There is nothing magical about any lambda, from the programming standpoint you just add one function that accepts a JSON request and a lambda context.
Converting it to a standalone service (outside of APIs) is usual a matter of wrapping your lambda in something that runs all of the time and routing whatever event you’re using to trigger to a queue.
Say you only have 1k users and don't want to spend too much time on infrastructure, lambda is a perfect fit for it. Your application is taking off and now you have 100k: just click a button and migrate it to a Fargate/ECS. That would be the perfect world.

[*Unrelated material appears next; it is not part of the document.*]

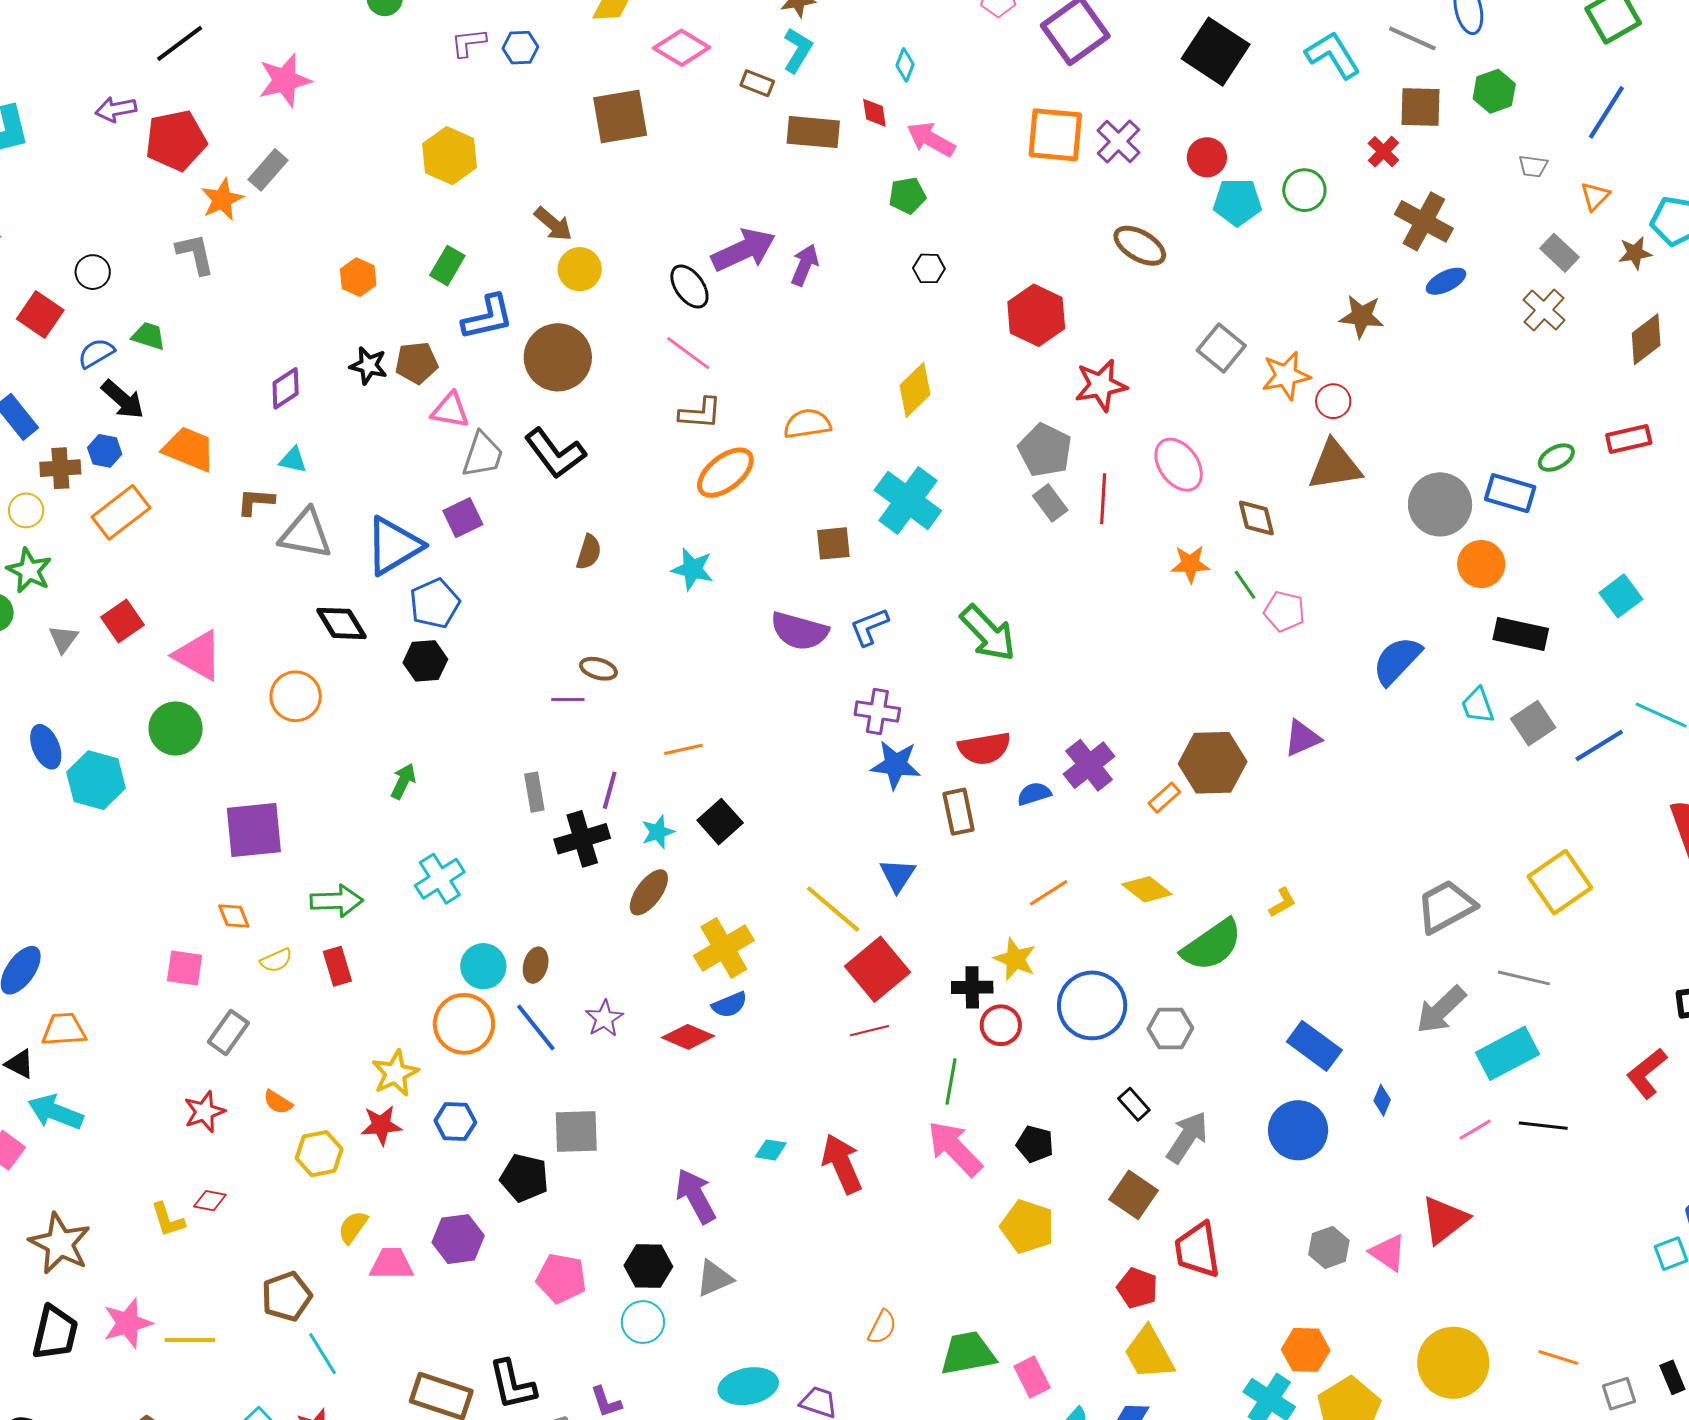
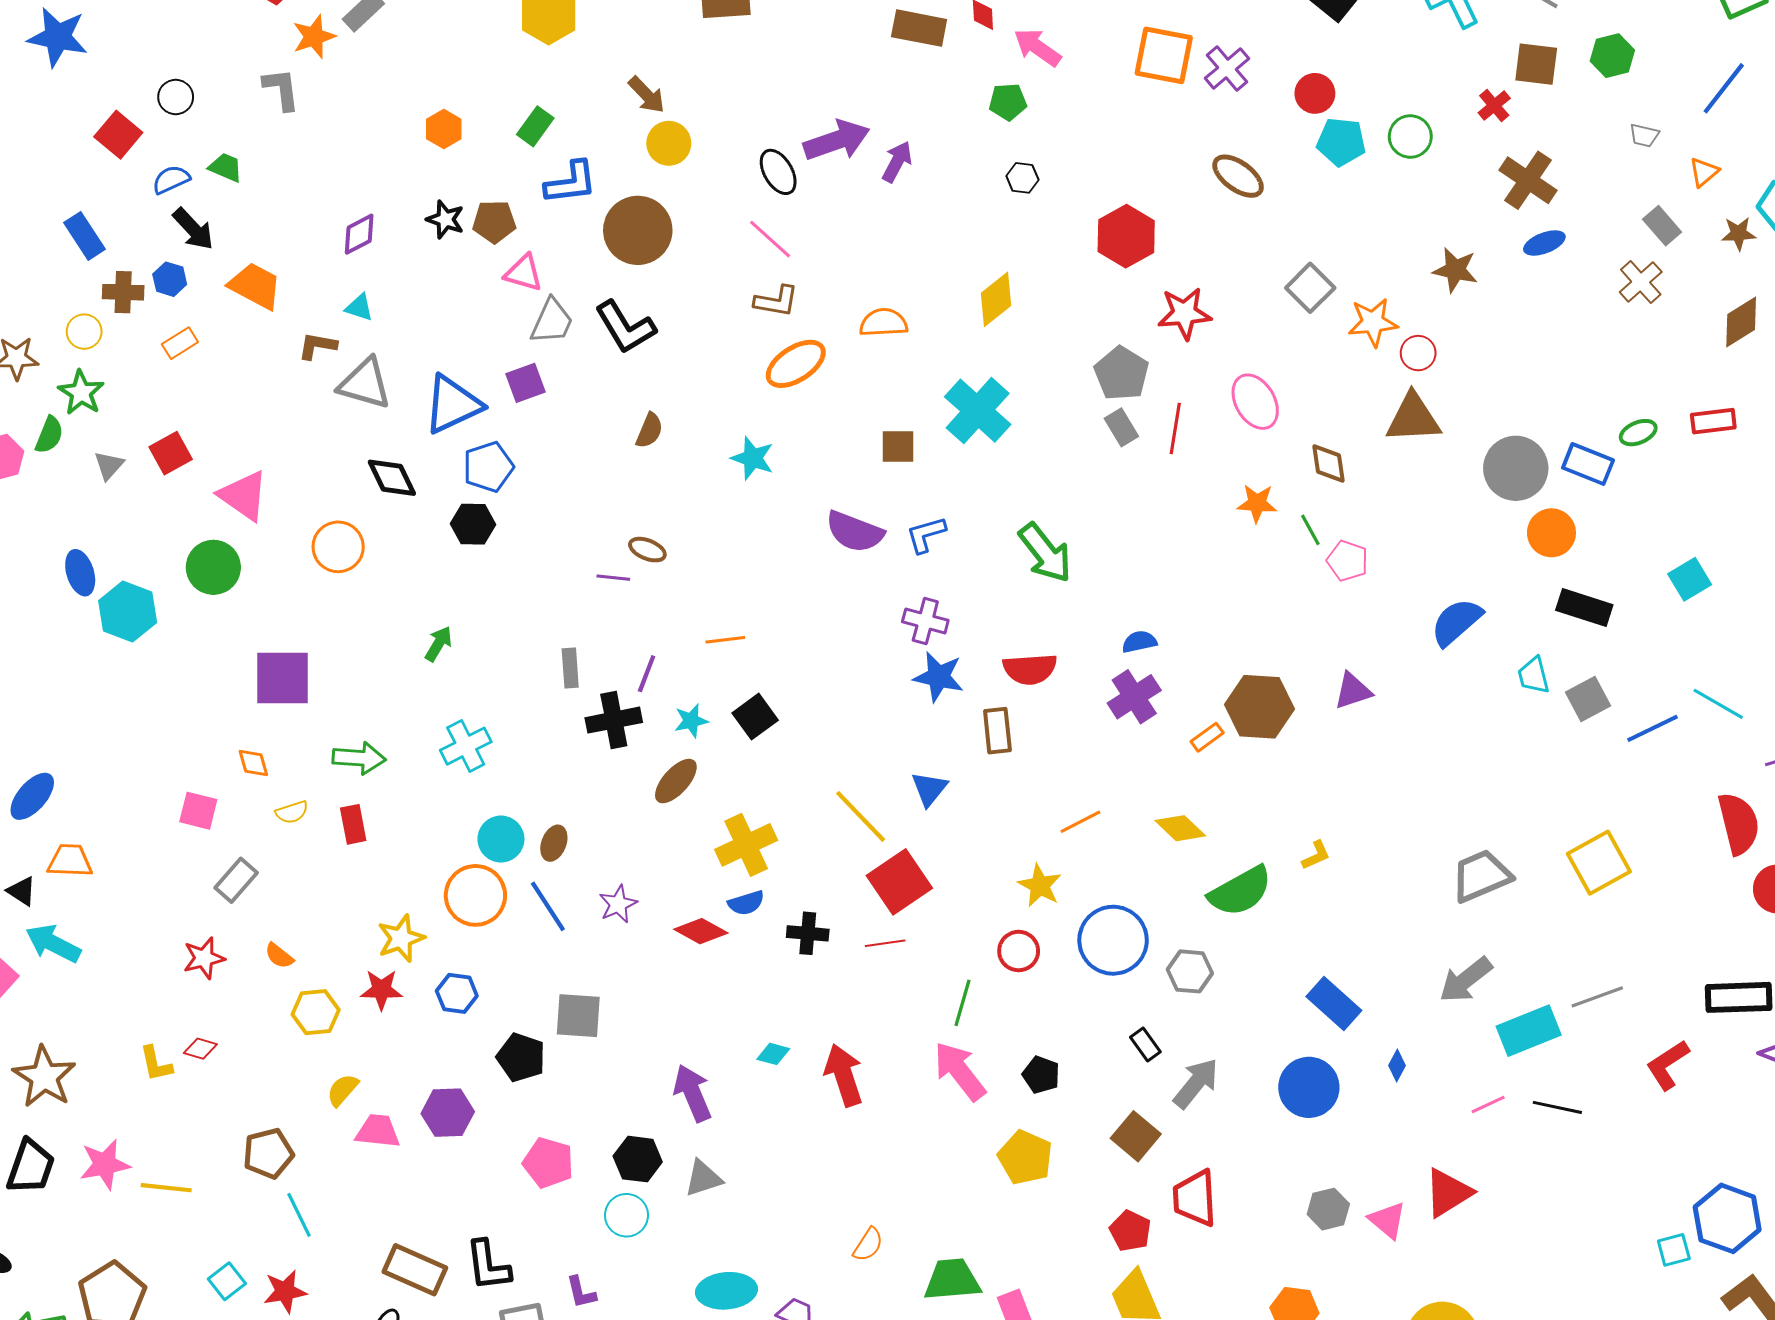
orange rectangle: (121, 512) -> (180, 343), size x0.6
blue semicircle: (1034, 794) -> (1139, 642), moved
gray line: (1524, 978) -> (1597, 997), moved, turned -39
black cross: (972, 987) -> (808, 933), moved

AFAIK the only framework that supports this kind of mindset is Zappa (https://www.zappa.io). I use it in production but never had to migrate out of AWS Lambda so I'm not sure about the pain points related to it.
To me this is probably the most significant benefit, and one that many folks in this discussion strangely seem to be ignoring.
If you launch a startup and it has some success, it's likely you'll run into scaling problems. This is a big, stressful distraction and a serious threat to your customers' confidence when reliability and uptime suffer. Avoiding all that so you can focus on your product and your business is worth paying a premium for.
Infrastructure costs aren't going to bankrupt you as a startup, but infrastructure that keeps falling over, requires constant fiddling, slows you down, and stresses you out just when you're starting to claw your way to early traction very well might.